The rules already point at the answer
Here is what almost no one outside e-discovery has internalized: the Federal Rules of Evidence already contain a cryptographic path, and it has been there since 2017.
Rules 902(13) and 902(14) let electronic records, and copied electronic data, self-authenticate. No live witness on the stand. A qualified person certifies the record by its cryptographic hash, and a single-byte change anywhere in the file produces a completely different hash value. The National Institute of Standards and Technology recommends SHA-256 for exactly this purpose. Forensic practitioners have used hash verification as the backbone of chain-of-custody for years. The legal infrastructure for proving digital authenticity through cryptography is not speculative or pending. It is already in the rulebook, already used, already accepted.
What changes in the AI era is when you have to use it. Hashing a file during e-discovery proves the file has not changed since collection. It says nothing about whether the file was authentic at the moment it was created. That gap was tolerable when the surface of a document still carried trustworthy signals. It is not tolerable now. To defeat both attacks at once, fabricated evidence coming in and authentic evidence being disowned, the proof has to attach at the point of creation. The recording, the document, the log entry, the agent's action all need to be cryptographically bound to their content at the instant they happen, and that binding needs to be independently verifiable by anyone, later, without trusting the party who offers it.

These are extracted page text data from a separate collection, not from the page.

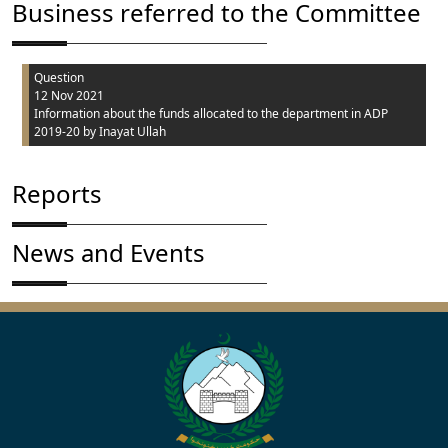
Business referred to the Committee
Question
12 Nov 2021
Information about the funds allocated to the department in ADP
2019-20
by Inayat Ullah
Reports
News and Events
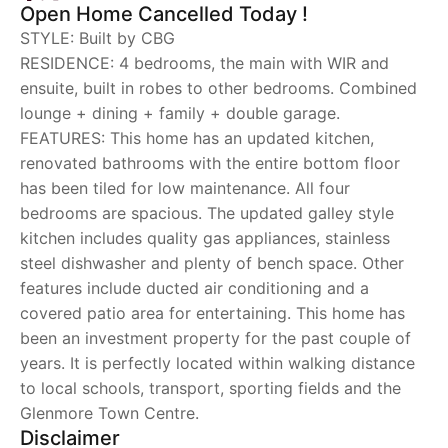
Open Home Cancelled Today !
STYLE: Built by CBG
RESIDENCE: 4 bedrooms, the main with WIR and
ensuite, built in robes to other bedrooms. Combined
lounge + dining + family + double garage.
FEATURES: This home has an updated kitchen,
renovated bathrooms with the entire bottom floor
has been tiled for low maintenance. All four
bedrooms are spacious. The updated galley style
kitchen includes quality gas appliances, stainless
steel dishwasher and plenty of bench space. Other
features include ducted air conditioning and a
covered patio area for entertaining. This home has
been an investment property for the past couple of
years. It is perfectly located within walking distance
to local schools, transport, sporting fields and the
Glenmore Town Centre.
Disclaimer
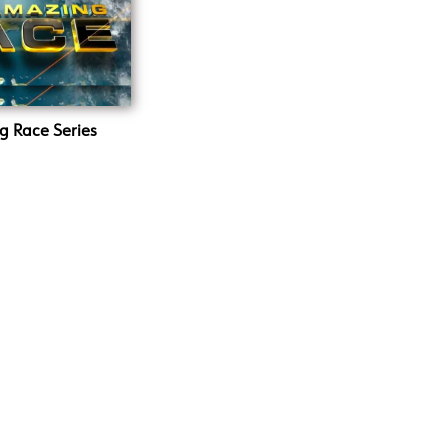
g Race Series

This is a discipline before it is a technology. The forensic standard is well understood: a tamper-evident record, anchored to an immutable timestamp, where any alteration breaks the seal and the verification can be performed by an adversary rather than accepted on faith. The technology to do it at scale exists. Hash chains, transparency logs, and public anchoring make it possible to seal a piece of content the moment it is created and verify it indefinitely. The hard part is not the math. The hard part is deciding to do it before you need it, because the one thing you cannot do is retroactively prove the authenticity of evidence you did not seal when it was born.

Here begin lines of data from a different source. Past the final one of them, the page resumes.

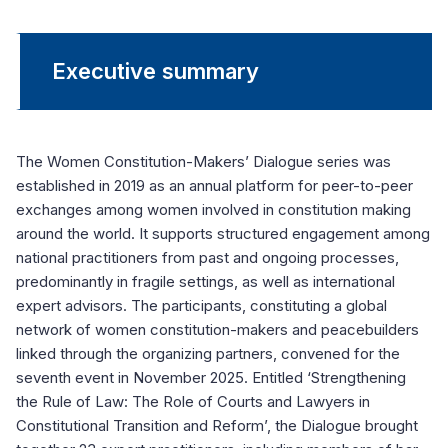
Executive summary
The Women Constitution-Makers’ Dialogue series was
established in 2019 as an annual platform for peer-to-peer
exchanges among women involved in constitution making
around the world. It supports structured engagement among
national practitioners from past and ongoing processes,
predominantly in fragile settings, as well as international
expert advisors. The participants, constituting a global
network of women constitution-makers and peacebuilders
linked through the organizing partners, convened for the
seventh event in November 2025. Entitled ‘Strengthening
the Rule of Law: The Role of Courts and Lawyers in
Constitutional Transition and Reform’, the Dialogue brought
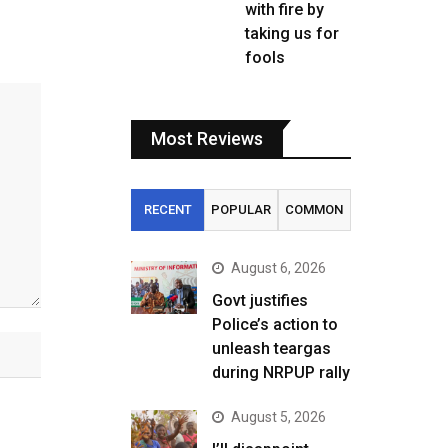
with fire by
taking us for
fools
Most Reviews
RECENT
POPULAR
COMMON
August 6, 2026
Govt justifies
Police’s action to
unleash teargas
during NRPUP rally
August 5, 2026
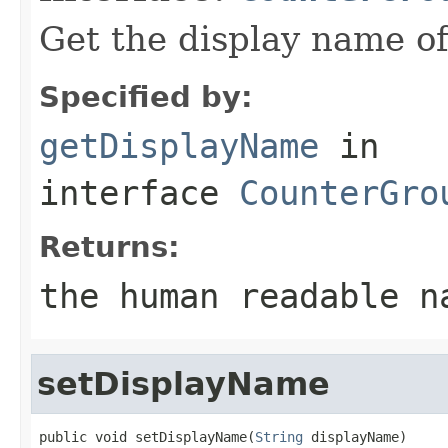
Get the display name of
Specified by:
getDisplayName
in
interface
CounterGro
Returns:
the human readable n
setDisplayName
public void setDisplayName(
String
 displayName)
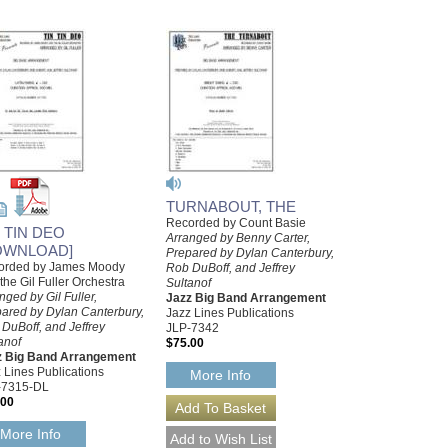
TURNABOUT, THE
Recorded by Count Basie
N TIN DEO
Arranged by Benny Carter,
OWNLOAD]
Prepared by Dylan Canterbury,
orded by James Moody
Rob DuBoff, and Jeffrey
the Gil Fuller Orchestra
Sultanof
nged by Gil Fuller,
Jazz Big Band Arrangement
ared by Dylan Canterbury,
Jazz Lines Publications
DuBoff, and Jeffrey
JLP-7342
anof
$75.00
z Big Band Arrangement
 Lines Publications
More Info
-7315-DL
.00
More Info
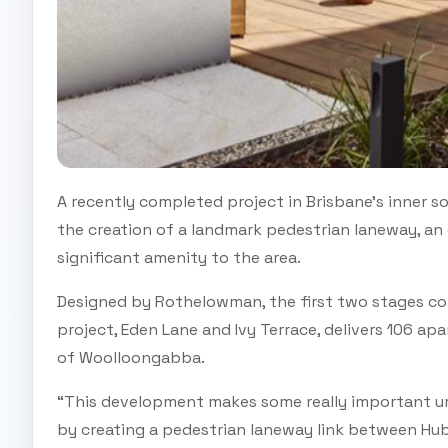
A recently completed project in Brisbane’s inner
the creation of a landmark pedestrian laneway, a
significant amenity to the area.
Designed by Rothelowman, the first two stages c
project, Eden Lane and Ivy Terrace, delivers 106 ap
of Woolloongabba.
“This development makes some really important ur
by creating a pedestrian laneway link between Hu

Provenance is a decision you make before the dispute
The objection I hear from litigators is that this is an engineering concern, not a legal one, and that adoption will lag for years. The first half is wrong and the second half is a warning, not a defense. Authentication has always been a legal concern that happens to be solved with technical tools. Notarization, certified copies, the business-records exception, the hash certifications already in Rule 902: these are legal answers implemented in procedure. Cryptographic provenance is the next one, and the rules have already made room for it.
The lag is the real risk. The liar's dividend is compounding right now, in live matters, while most organizations are still treating evidence integrity as something to sort out during discovery. By the time you are in discovery, the recording has already been made, the document already drafted, the AI system already took its action. If none of it was sealed at creation, you are left arguing about the surface in front of a judge who has read about deepfakes and a jury that has seen them. You will be trying to prove a negative against an opponent whose entire strategy is to make "prove it" impossible.

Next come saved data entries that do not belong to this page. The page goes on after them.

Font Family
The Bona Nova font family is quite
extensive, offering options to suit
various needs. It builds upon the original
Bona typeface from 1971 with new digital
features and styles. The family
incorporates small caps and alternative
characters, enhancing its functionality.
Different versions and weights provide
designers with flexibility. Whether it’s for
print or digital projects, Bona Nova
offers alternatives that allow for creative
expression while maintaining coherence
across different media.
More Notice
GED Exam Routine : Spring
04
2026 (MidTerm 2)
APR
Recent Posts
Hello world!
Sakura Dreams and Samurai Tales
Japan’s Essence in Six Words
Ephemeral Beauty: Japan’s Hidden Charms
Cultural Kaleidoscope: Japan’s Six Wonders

The deepfake defense already worked well enough to win a hearing. The rules of evidence are being rewritten to demand a reliable process behind anything a machine produces. The escape hatch is cryptographic, it is already in the rulebook, and it only works if the seal was applied before the fight began. Authenticity, from here forward, is not something you establish after the fact. It is something you decide to be able to prove, in advance, or you concede the argument before it starts.